Continuous model fails to capture the details of re-entry. Re-entry was induced in discrete models and their equivalent continuous representations by cross-field stimulation. (a) The discrete model exhibits a substantial increase in the cycle length of re-entry (solid), up to 18.4% in 30% fibrosis that is not captured by the equivalent continuous models (dashed). Cycle lengths are shown as mean ± standard error. (b) Transmembrane potential traces show a clear difference in cycle length between the discrete model (solid) and the homogenous continuous model (dashed) at high degrees of fibrosis (lower panel) that is not seen in the absence of fibrosis (upper panel). Scale bar represents 50 ms. Note that traces were time-shifted to align the first action potential. (c) Electrograms in discrete model simulations exhibit complexity and fractionation in the presence of fibrosis, which is incompletely captured in the equivalent continuous models.

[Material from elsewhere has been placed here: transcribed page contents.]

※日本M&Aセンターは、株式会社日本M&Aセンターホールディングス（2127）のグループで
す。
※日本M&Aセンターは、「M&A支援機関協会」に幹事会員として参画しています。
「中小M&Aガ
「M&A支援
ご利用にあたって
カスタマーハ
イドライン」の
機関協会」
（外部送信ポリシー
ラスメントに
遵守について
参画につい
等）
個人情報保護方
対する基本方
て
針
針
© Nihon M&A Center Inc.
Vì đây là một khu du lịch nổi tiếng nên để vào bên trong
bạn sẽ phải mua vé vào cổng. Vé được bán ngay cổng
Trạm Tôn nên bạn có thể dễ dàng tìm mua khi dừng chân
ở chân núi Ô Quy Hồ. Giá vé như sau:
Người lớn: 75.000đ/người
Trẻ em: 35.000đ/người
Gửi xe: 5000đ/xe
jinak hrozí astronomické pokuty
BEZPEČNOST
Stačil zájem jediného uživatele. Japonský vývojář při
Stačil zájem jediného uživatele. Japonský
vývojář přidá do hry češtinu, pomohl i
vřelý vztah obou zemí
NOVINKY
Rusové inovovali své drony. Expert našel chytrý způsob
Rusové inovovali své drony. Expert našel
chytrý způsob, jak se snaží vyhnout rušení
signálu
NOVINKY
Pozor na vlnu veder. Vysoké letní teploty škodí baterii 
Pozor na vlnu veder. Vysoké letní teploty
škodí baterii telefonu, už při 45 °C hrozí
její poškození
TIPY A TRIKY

An equivalent continuous model was created for each discrete microstructural model by matching the microstructural model's transverse and longitudinal conduction velocities following 2 Hz pacing, and spiral waves were induced in each continuous model. The non-fibrotic continuous model exhibited cycle lengths similar to those of the discrete non-fibrotic tissue (CL = 74.73 ms vs 76.27 ms). However, at higher degrees of fibrosis, the continuous tissues showed only a modest increase in cycle length, with a maximal increase to 82.24 ± 2.63 ms (10% increase) in 30%-fibrosis-equivalent tissue. As a result, the equivalent continuous model has an 8.9% error in the projected cycle length at 30% fibrosis, which is apparent from transmembrane potential traces from discrete and equivalent continuous simulations [Fig. 2(b)]. In addition, while unipolar electrograms from the equivalent continuous model are qualitatively similar to those of the discrete model in the absence of fibrosis, they fail to exhibit the fractionation seen in electrograms of fibrotic microstructural models [Fig. 2(c)].

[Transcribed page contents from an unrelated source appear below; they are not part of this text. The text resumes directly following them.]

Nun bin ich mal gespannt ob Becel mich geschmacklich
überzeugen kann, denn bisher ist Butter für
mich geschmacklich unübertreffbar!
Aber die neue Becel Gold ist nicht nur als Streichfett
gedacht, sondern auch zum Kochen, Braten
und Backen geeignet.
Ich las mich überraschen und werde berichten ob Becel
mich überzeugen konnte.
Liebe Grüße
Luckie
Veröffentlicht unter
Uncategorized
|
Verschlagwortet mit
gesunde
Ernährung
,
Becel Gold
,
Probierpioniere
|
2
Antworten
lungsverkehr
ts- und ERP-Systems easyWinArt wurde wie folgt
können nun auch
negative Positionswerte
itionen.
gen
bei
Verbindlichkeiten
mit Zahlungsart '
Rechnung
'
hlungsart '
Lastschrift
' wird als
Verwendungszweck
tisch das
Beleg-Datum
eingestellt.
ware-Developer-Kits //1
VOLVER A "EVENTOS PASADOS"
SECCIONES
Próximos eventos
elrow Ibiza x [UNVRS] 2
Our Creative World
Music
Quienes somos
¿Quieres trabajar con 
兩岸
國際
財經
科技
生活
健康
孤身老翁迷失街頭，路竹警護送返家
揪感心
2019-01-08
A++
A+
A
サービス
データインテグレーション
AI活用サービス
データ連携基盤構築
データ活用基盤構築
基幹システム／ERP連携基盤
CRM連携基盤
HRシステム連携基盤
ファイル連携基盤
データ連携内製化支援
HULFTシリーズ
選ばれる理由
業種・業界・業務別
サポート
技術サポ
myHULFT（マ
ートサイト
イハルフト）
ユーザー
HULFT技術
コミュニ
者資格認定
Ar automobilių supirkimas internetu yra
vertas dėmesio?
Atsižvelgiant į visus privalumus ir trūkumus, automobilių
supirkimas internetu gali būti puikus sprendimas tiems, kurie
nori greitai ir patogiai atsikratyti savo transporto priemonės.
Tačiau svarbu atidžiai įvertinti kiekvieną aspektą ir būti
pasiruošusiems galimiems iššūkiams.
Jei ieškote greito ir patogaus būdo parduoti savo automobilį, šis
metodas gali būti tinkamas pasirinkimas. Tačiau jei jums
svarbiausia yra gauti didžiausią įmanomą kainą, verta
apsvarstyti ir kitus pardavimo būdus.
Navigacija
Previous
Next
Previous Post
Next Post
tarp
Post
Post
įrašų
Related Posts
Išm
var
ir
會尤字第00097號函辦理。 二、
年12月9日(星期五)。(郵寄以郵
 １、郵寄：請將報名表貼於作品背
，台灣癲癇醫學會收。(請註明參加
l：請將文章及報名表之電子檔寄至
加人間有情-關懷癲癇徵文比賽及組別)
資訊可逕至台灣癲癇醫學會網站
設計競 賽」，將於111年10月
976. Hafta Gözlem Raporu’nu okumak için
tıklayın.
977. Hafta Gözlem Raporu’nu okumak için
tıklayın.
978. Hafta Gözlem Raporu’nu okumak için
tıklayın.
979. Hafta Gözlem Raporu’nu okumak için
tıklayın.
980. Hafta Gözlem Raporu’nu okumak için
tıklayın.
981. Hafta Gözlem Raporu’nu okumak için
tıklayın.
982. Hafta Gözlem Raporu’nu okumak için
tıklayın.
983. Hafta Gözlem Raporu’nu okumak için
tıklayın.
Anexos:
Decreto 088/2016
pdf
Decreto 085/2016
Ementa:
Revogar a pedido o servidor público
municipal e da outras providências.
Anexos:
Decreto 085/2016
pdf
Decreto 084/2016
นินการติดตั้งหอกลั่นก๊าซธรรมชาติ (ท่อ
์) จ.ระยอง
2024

Factors affecting the cycle length

To understand what factors lead to the longer cycle length in the discrete model that are not fully captured in the continuous models, the impact of tip trajectory and restitution behaviour was explored. Analysis of tip trajectory in the control (non-fibrotic) case showed that non-fibrotic discrete and continuous models exhibited similar tip trajectories that were hypotrochoid-like in shape, with a mean span of 3.4 mm in length and 0.96 mm in width [Fig. 3(a), left]. In the presence of 30% fibrosis, the tip trajectory in the continuous model remained unchanged in shape, but was significantly flattened, with a mean span of only 0.36 mm in width [Fig. 3(a), right]. However, in the discrete model, the tip trajectory was much longer and thinner (with a mean span of 8.2 mm in length and 0.42 mm in width) [Fig. 3(a), center], suggesting an anatomical rather than functional form of re-entry.

FIG. 3.

FIG. 3.

Factors contributing to continuous model cycle length error. (a) In the absence of fibrosis, both the discrete (left panel) and continuous (not shown) models exhibit a hypotrochoid-like spiral wave tip trajectory. In the presence of fibrosis, the discrete mode (center panel) transits from functional to anatomical re-entry with a long, linear tip trajectory, while the equivalent continuous model (right panel) continues to exhibit hypotrochoid-like tip trajectory, albeit significantly flattened due to slowed transverse conduction. Note that all figures show only a part of the domain. Scale bar = 2.5 mm. (b) Restitution behavior during longitudinal pacing is nearly equivalent in the discrete (solid) and homogenous continuous (dashed) models, both in the presence and absence of fibrosis. In the transverse direction, the continuous model restitution curve closely matches the discrete model in non-fibrotic tissues, with slight deviation (up to 14.0%) at intervals below 100 ms. In contrast, in fibrotic tissues, the continuous model exhibits significantly faster conduction (up to 43.4% faster) at intervals below 180 ms.

Restitution behavior in the discrete and continuous models with 0% and 20% fibrosis was examined using a standard S1-S2 pacing protocol, in both the longitudinal and transverse directions. In all cases, because the homogenous continuous models were constructed to replicate discrete model CVs at 2 Hz pacing, the CVs are equivalent at longer diastolic intervals (of 500 ms or greater). As the diastolic interval is decreased during longitudinal pacing, the continuous model behavior closely matches that of the discrete model [Fig. 3(b), top row]. Restitution in the continuous model deviates significantly from the discrete model only at intervals under 100 ms (p < 0.05). During transverse pacing of the non-fibrotic tissue, the restitution of the continuous model deviates from the discrete model at intervals below 140 ms, with a maximum error of 14.0% at an S1-S2 interval of 90 ms [Fig. 3(b), bottom left]. A larger deviation is noted in the case of fibrotic tissue [Fig. 3(b), bottom right], where the continuous model significantly underestimates CV slowing at S1-S2 intervals of 180 ms or below, with an error of 43.4% at an interval of 90 ms. As a result, the discrete model CV restitution curve has a maximum slope that is 1.58 times greater than that of the continuous model.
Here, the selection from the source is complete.